# Task objective:
This exercise calls for the records to be repeated in full, exactly as written.
___ Recorded data ___
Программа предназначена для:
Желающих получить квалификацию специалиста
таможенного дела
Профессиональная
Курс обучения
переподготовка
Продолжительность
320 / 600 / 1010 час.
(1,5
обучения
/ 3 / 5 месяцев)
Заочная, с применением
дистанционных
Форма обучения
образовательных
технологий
___
# Answer to the problem:
Программа предназначена для:
Желающих получить квалификацию специалиста
таможенного дела
Профессиональная
Курс обучения
переподготовка
Продолжительность
320 / 600 / 1010 час.
(1,5
обучения
/ 3 / 5 месяцев)
Заочная, с применением
дистанционных
Форма обучения
образовательных
технологий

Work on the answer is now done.